**WHAT THE TASK REQUIRES:** Reproduce each line of the material exactly as it reads.

**DATA PROVIDED:**
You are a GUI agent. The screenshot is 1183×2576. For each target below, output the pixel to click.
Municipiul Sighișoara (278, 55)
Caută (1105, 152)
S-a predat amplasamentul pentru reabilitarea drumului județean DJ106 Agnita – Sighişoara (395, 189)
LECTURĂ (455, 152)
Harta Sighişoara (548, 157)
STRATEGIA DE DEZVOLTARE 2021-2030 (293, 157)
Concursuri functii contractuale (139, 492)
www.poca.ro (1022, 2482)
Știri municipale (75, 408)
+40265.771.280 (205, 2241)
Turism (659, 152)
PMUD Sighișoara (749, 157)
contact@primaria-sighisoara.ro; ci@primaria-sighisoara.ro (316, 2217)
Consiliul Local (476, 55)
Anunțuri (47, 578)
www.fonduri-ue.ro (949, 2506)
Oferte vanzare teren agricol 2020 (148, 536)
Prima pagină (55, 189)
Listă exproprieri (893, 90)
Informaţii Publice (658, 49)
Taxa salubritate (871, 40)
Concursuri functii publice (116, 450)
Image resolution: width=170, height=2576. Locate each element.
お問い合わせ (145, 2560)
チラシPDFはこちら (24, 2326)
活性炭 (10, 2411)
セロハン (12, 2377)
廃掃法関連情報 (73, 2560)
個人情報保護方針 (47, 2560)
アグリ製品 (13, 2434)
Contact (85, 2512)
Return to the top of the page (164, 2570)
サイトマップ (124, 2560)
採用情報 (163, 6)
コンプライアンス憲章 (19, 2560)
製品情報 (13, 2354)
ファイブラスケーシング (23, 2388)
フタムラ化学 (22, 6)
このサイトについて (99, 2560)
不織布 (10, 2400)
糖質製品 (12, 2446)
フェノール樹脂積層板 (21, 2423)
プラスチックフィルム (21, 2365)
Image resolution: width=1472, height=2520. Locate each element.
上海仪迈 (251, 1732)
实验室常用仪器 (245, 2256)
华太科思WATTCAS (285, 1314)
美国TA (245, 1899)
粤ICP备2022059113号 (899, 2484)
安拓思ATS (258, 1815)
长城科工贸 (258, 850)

**SOLUTION:**
You are a GUI agent. The screenshot is 1183×2576. For each target below, output the pixel to click.
Municipiul Sighișoara (278, 55)
Caută (1105, 152)
S-a predat amplasamentul pentru reabilitarea drumului județean DJ106 Agnita – Sighişoara (395, 189)
LECTURĂ (455, 152)
Harta Sighişoara (548, 157)
STRATEGIA DE DEZVOLTARE 2021-2030 (293, 157)
Concursuri functii contractuale (139, 492)
www.poca.ro (1022, 2482)
Știri municipale (75, 408)
+40265.771.280 (205, 2241)
Turism (659, 152)
PMUD Sighișoara (749, 157)
contact@primaria-sighisoara.ro; ci@primaria-sighisoara.ro (316, 2217)
Consiliul Local (476, 55)
Anunțuri (47, 578)
www.fonduri-ue.ro (949, 2506)
Oferte vanzare teren agricol 2020 (148, 536)
Prima pagină (55, 189)
Listă exproprieri (893, 90)
Informaţii Publice (658, 49)
Taxa salubritate (871, 40)
Concursuri functii publice (116, 450)
Image resolution: width=170, height=2576. Locate each element.
お問い合わせ (145, 2560)
チラシPDFはこちら (24, 2326)
活性炭 (10, 2411)
セロハン (12, 2377)
廃掃法関連情報 (73, 2560)
個人情報保護方針 (47, 2560)
アグリ製品 (13, 2434)
Contact (85, 2512)
Return to the top of the page (164, 2570)
サイトマップ (124, 2560)
採用情報 (163, 6)
コンプライアンス憲章 (19, 2560)
製品情報 (13, 2354)
ファイブラスケーシング (23, 2388)
フタムラ化学 (22, 6)
このサイトについて (99, 2560)
不織布 (10, 2400)
糖質製品 (12, 2446)
フェノール樹脂積層板 (21, 2423)
プラスチックフィルム (21, 2365)
Image resolution: width=1472, height=2520. Locate each element.
上海仪迈 (251, 1732)
实验室常用仪器 (245, 2256)
华太科思WATTCAS (285, 1314)
美国TA (245, 1899)
粤ICP备2022059113号 (899, 2484)
安拓思ATS (258, 1815)
长城科工贸 (258, 850)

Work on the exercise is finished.